## What the exercise asks
Take each line in the entries below that holds "застосування" and show it.

++++ Data for the task

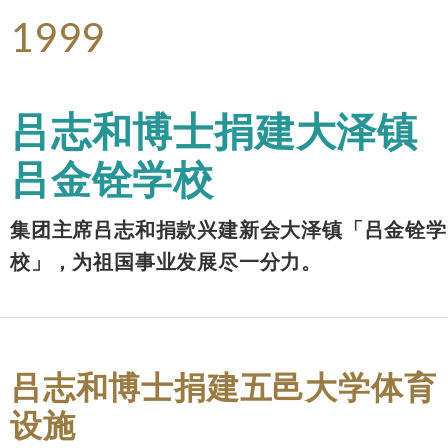
1999
吕志和博士捐建大泽镇
吕金铨学校
集团主席吕志和捐款兴建新会大泽镇「吕金铨学
校」，为祖国事业发展尽一分力。
吕志和博士捐建五邑大学体育
设施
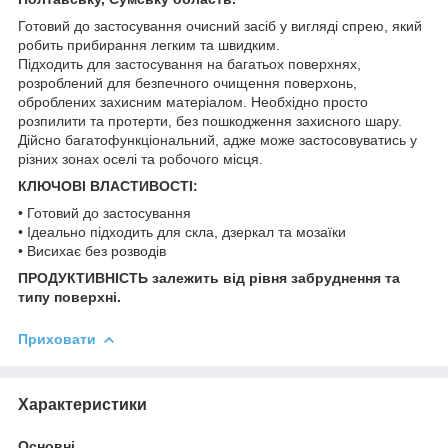
Готовий до застосування очисний засіб у вигляді спрею, який
робить прибирання легким та швидким.
Підходить для застосування на багатьох поверхнях,
розроблений для безпечного очищення поверхонь,
оброблених захисним матеріалом. Необхідно просто
розпилити та протерти, без пошкодження захисного шару.
Дійсно багатофункціональний, адже може застосовуватись у
різних зонах оселі та робочого місця.
КЛЮЧОВІ ВЛАСТИВОСТІ:
• Готовий до застосування
• Ідеально підходить для скла, дзеркал та мозаїки
• Висихає без розводів
ПРОДУКТИВНІСТЬ залежить від рівня забруднення та
типу поверхні.
Приховати
Характеристики
Основні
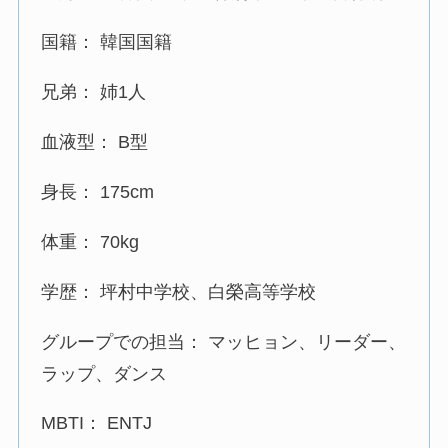
国籍： 韓国国籍
兄弟： 姉1人
血液型： B型
身長： 175cm
体重： 70kg
学歴： 坪村中学校、白榮高等学校
グループでの担当： マッヒョン、リーダー、
ラップ、ダンス
MBTI： ENTJ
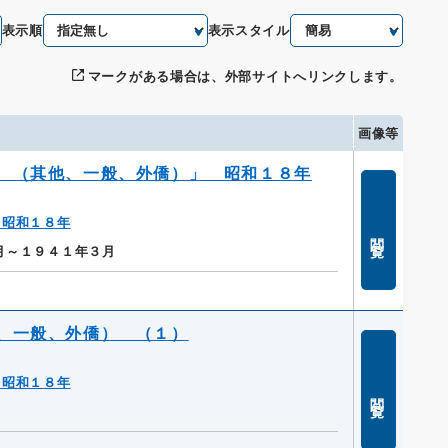
表示順
表示スタイル
マークがある場合は、外部サイトへリンクします。
画像等
 （其他、一般、外僑）」 昭和１８年
 昭和１８年
閲覧
月～１９４１年３月
、一般、外僑） （１）
 昭和１８年
閲覧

++++++++

## Answer box
Готовий до застосування очисний засіб у вигляді спрею, який
Підходить для застосування на багатьох поверхнях,
• Готовий до застосування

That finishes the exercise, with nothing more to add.